MONCore was written by Jon Avotins and Glenn Maughan during their doctoral research into Metrics. Jon’s thesis focusses on metrics; Glenn’s thesis on restructuring existing systems to improve their architecture.
Moncore is the core notation they jointly devised in order to explore existing Eiffel systems. Moncore stands for Monash Object Notation Core. As it turns out, MON is quite similar to BON (they’re pretty much interchangeable).
Jon's basic thesis is that too many metrics programs 'assume' that a certain metrics tells you 'something', (so the architecture of the metrics program is built to reveal that metric); however, that metric might not, in practise, tell you that at all. So what Jon has done is to define a system that is generic enough that it can capture any set of composite metrics, which can be used to indicate any sort of internal quality factor. Jon’s method of doing this is to use set theory in order to create composite metrics from the primitive metrics captured by Moncore.
The following tools are included in the package:
System-extract provides a tool for extracting Lace source and producing a MONCore object structure. The system and clusters are built.

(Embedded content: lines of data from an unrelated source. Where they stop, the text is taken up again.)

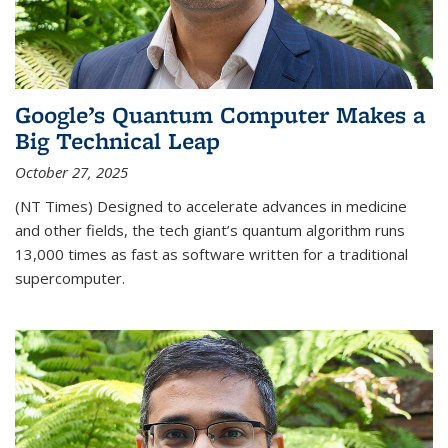
Google’s Quantum Computer Makes a
Big Technical Leap
October 27, 2025
(NT Times) Designed to accelerate advances in medicine
and other fields, the tech giant’s quantum algorithm runs
13,000 times as fast as software written for a traditional
supercomputer.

Class-extract provides a tool for extracting Eiffel source and decorating an existing MONCore object structure (procuduced by System-extract) with class information. The class interfaces for the classes in the closed compilation set are extracted.
System-display provides a tool for displaying a MONCore object structure in either concrete syntax or object value form.
Tagger provides the functionality to tag certain clusters as library or non-library clusters.
There is also a large collection of library classes for lexical analysis, parsing and ANSI escape sequences for console output.